Kendati demikian, meski Sydney, Melbourne, Canberra dan Darwin yang memulai pembatasannya pada Hari Senin ini semuanya terkunci, kasus-kasus infeksi terbukti sangat sulit untuk ditekan.

Terpisah, Perdana Menteri Negara Bagian Victoria Daniel Andrews mengatakan, Melbourne sekarang akan tetap menjalani penguncian hingga 2 September setelah mencatat 22 kasus COVID-19 baru.

"Kami berada di titik kritis. Tidak ada pilihan hari ini selain memperkuat penguncian ini lebih lanjut," kata Andrews kepada wartawan di Melbourne.

Di Canberra, ibu kota nasional, mencatat 19 kasus baru, kenaikan satu hari terbesar dalam kasus pada hari Senin karena memperpanjang penguncian selama dua minggu lagi.

Ekonomi Australia mengalami rebound kuat dari gelombang awal pandemi, dengan pengangguran mencapai level terendah dalam lebih dari satu dekade di 4,9 persen pada Juni.

Tetapi dengan banyak kota terpadat di pantai timur sekarang terkunci, para ekonom memperkirakan akan ada banyak korban.

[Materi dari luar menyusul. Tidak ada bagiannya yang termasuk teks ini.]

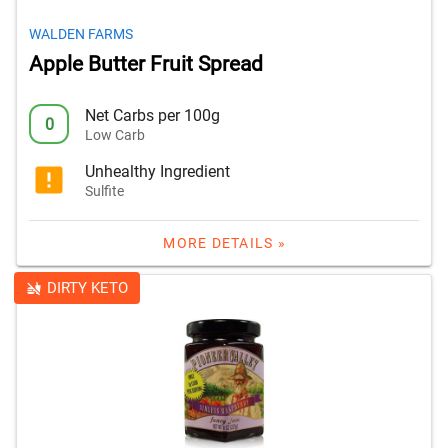
WALDEN FARMS
Apple Butter Fruit Spread
Net Carbs per 100g
0
Low Carb
Unhealthy Ingredient
Sulfite
MORE DETAILS »
DIRTY KETO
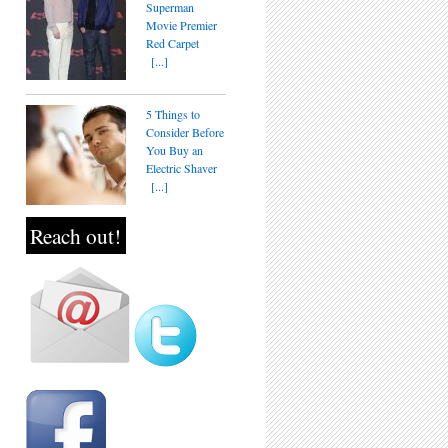
Superman
Movie Premier
Red Carpet
[...]
5 Things to
Consider Before
You Buy an
Electric Shaver
[...]
Reach out!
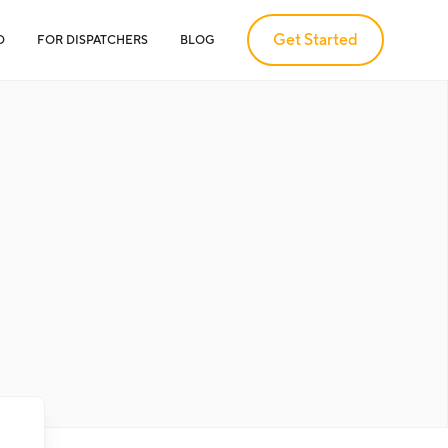
Get Started
D
FOR DISPATCHERS
BLOG
.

"Pengangguran dapat melonjak kembali hingga 5,5 persen dalam beberapa bulan ke depan, terutama didorong oleh (New South Wales)," kata Shane Oliver, Kepala Ekonom di AMP.

Dengan baru sekitar 26 persen orang di atas usia 16 tahun yang telah menerima vaksin COVID-19 lengkap, Australia rentan terhadap varian Delta yang sangat menular yang terus menyebar ke seluruh negeri.

Lambannya vaksinasi dan wabah yang terus menyebar, tekanan pada Perdana Menteri Scott Morrison, yang harus kembali ke tempat pemungutan suara sebelum Mei 2022. PM Morrison mengatakan pada Hari Minggu, telah membeli sekitar 1 juta dosis vaksin Pfizer dari Polandia.

Meski begitu, Ia menolak untuk merinci berapa banyak Australia telah membayar untuk vaksin, yang akan menjadi tambahan 40 juta dosis yang telah dipesan pemerintahnya dari Pfizer.

PM Morrison menambahkan, lebih dari setengah dosis dari Polandia akan segera disuntikkan untuk menyuntik anak berusia 20 hingga 39 tahun di pinggiran Kota Sydney yang terkena dampak paling parah.